__Task directions__
Give the entries again exactly; drop the pictures.

__Extracted data entries__

———

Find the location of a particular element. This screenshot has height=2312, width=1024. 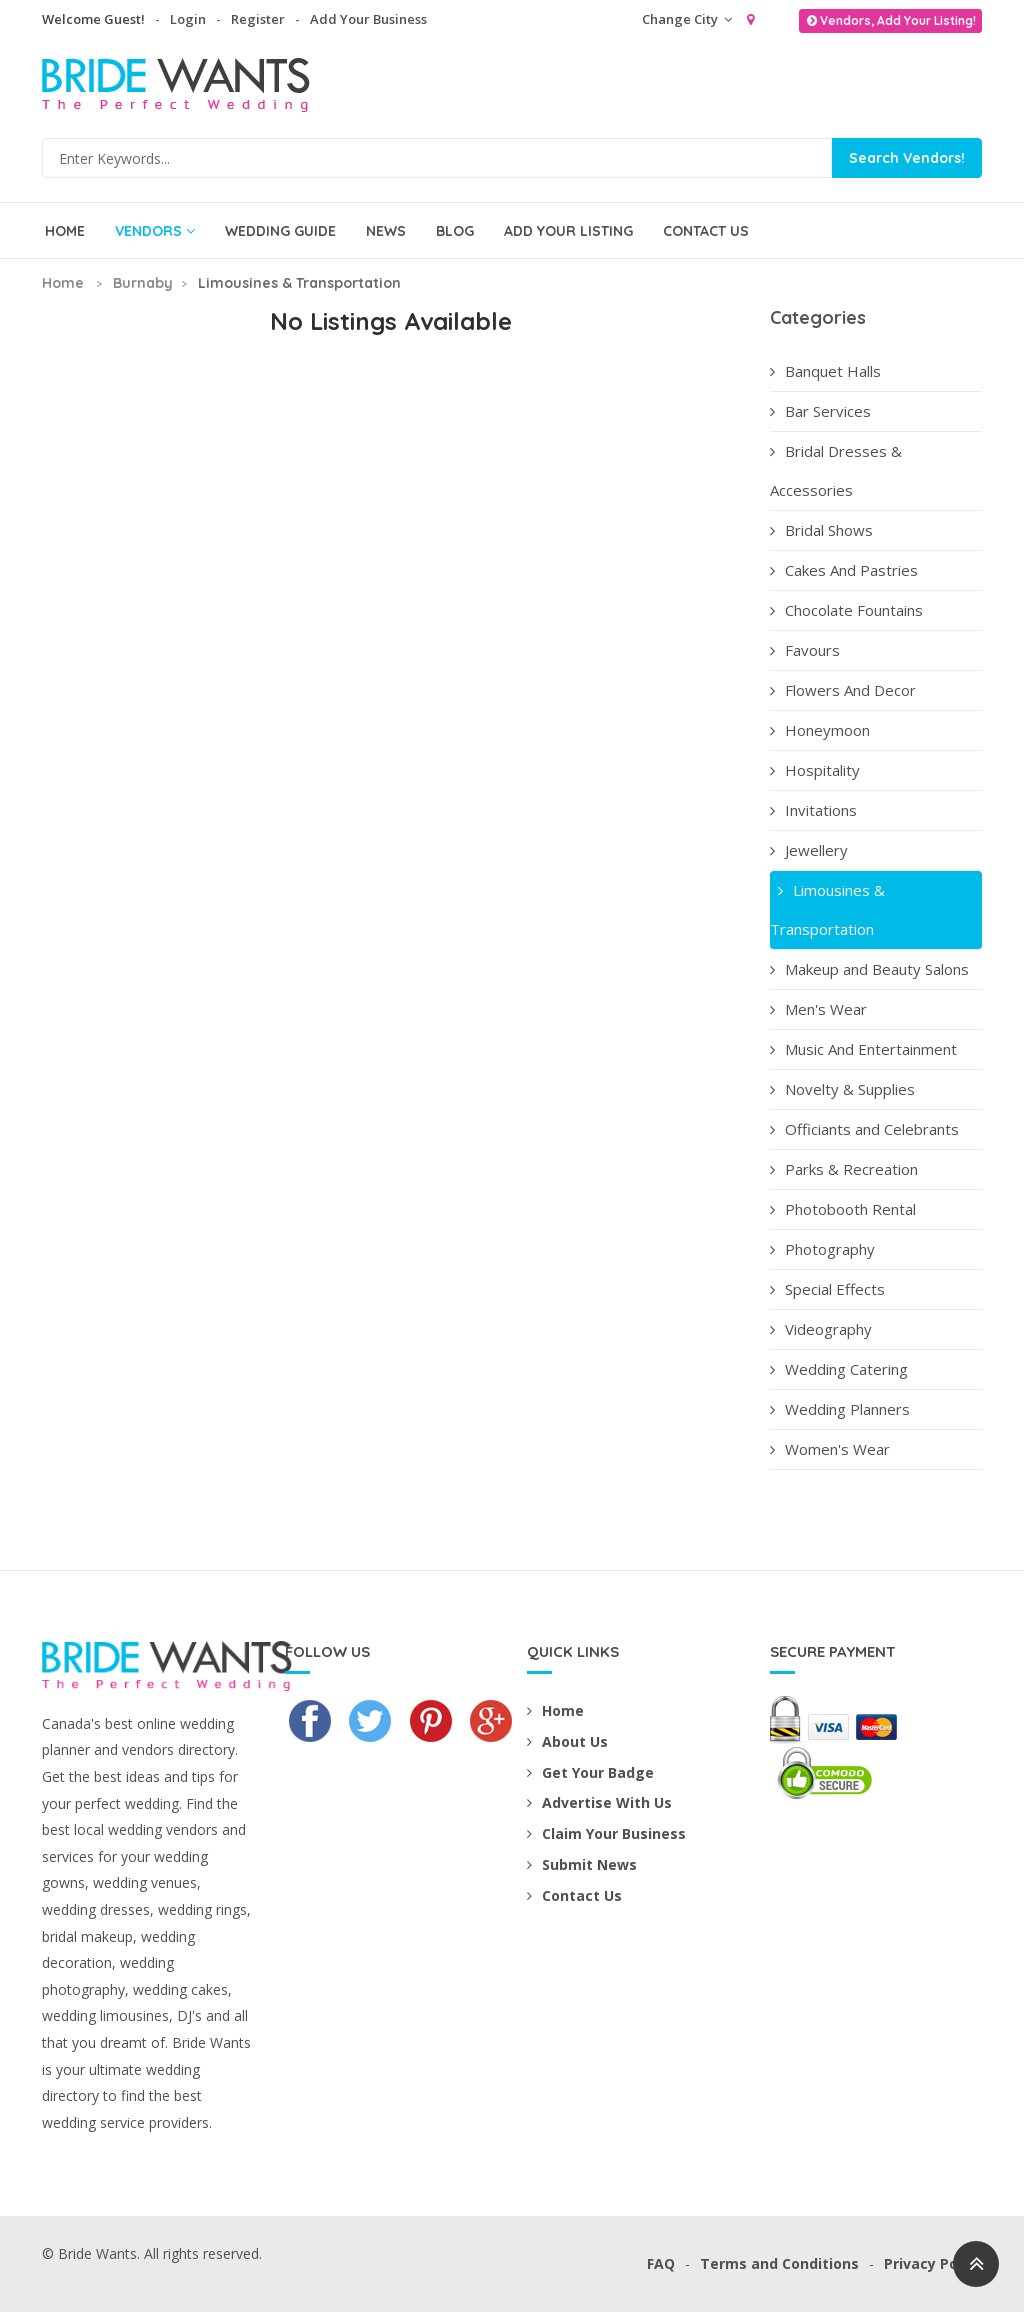

Add Your Listing is located at coordinates (568, 231).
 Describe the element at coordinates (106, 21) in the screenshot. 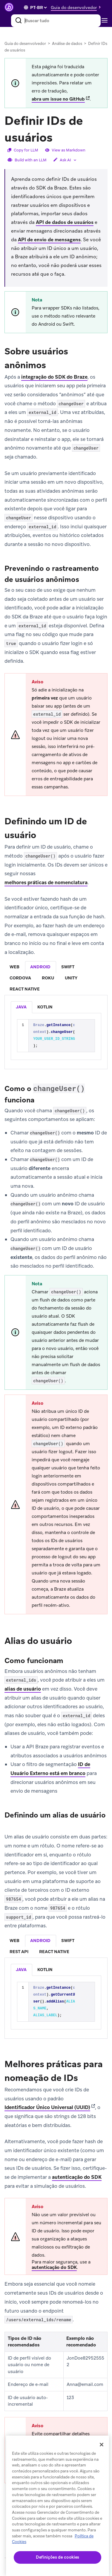

I see `[Toggle navigation]` at that location.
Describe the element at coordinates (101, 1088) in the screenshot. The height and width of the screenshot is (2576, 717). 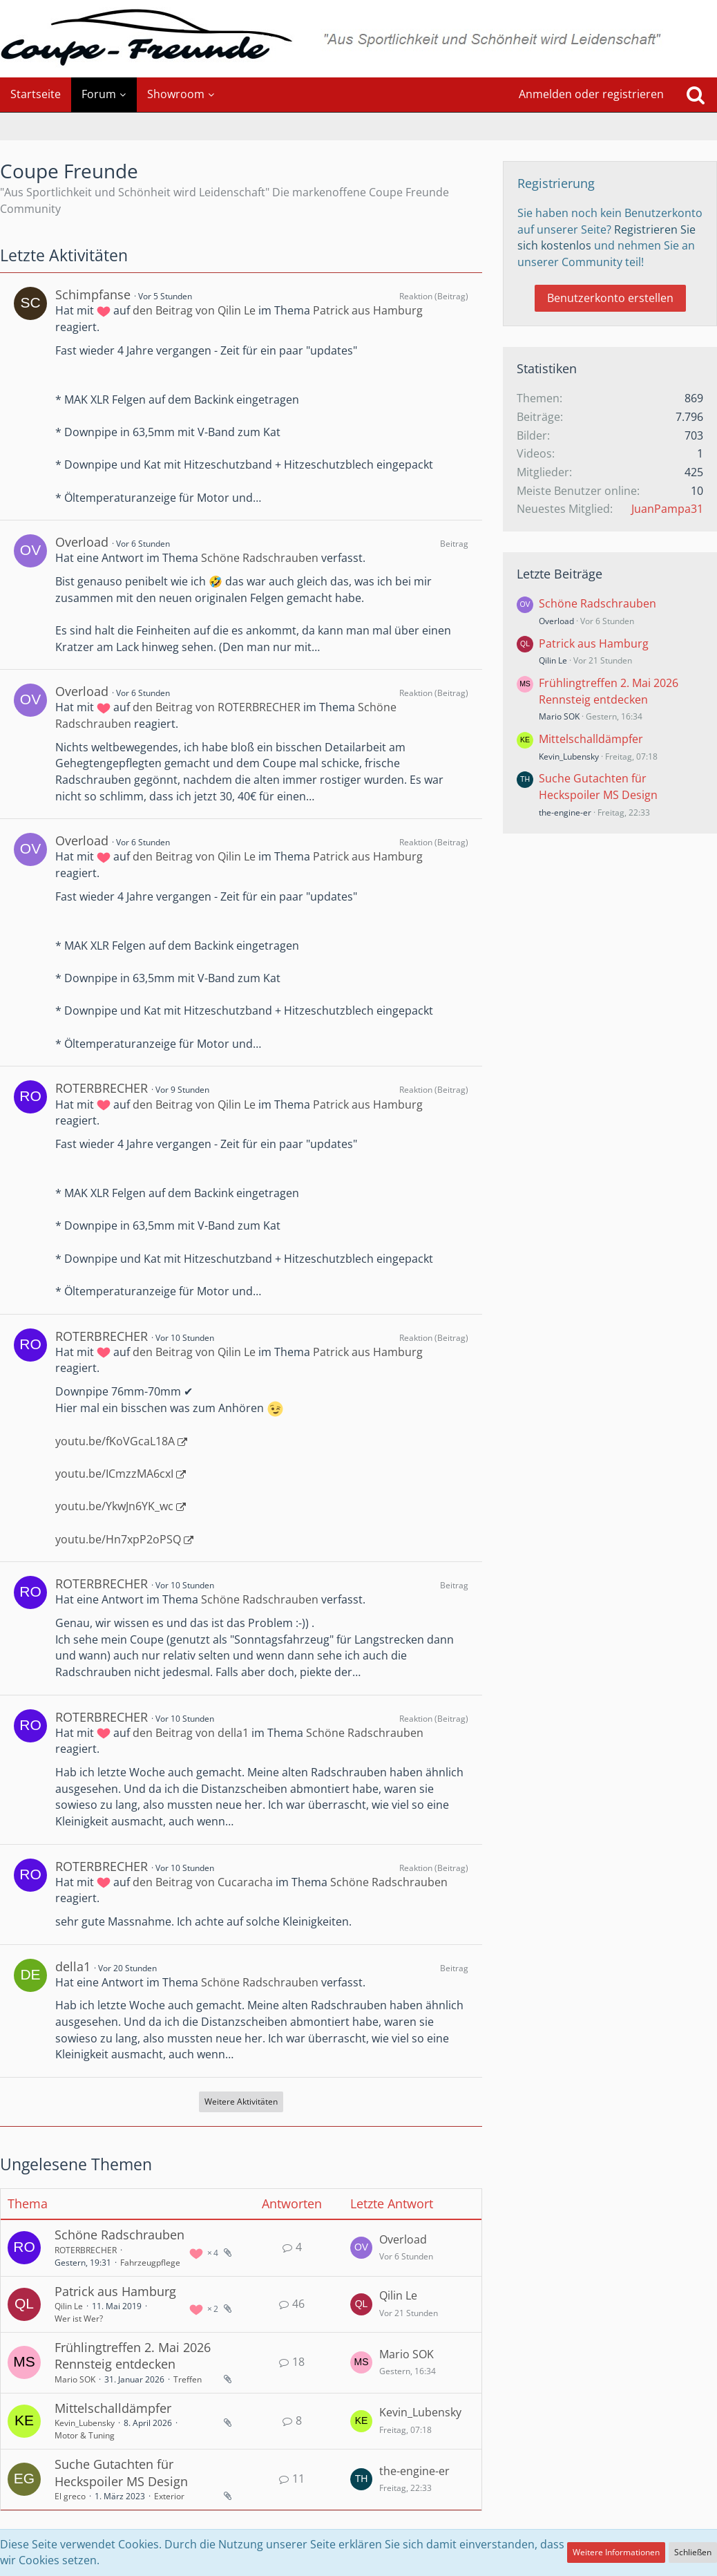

———

__Written answer__
Find the location of a particular element. This screenshot has height=2312, width=1024. 

Add Your Listing is located at coordinates (568, 231).
 Describe the element at coordinates (106, 21) in the screenshot. 

I see `[Toggle navigation]` at that location.
Describe the element at coordinates (101, 1088) in the screenshot. The height and width of the screenshot is (2576, 717). 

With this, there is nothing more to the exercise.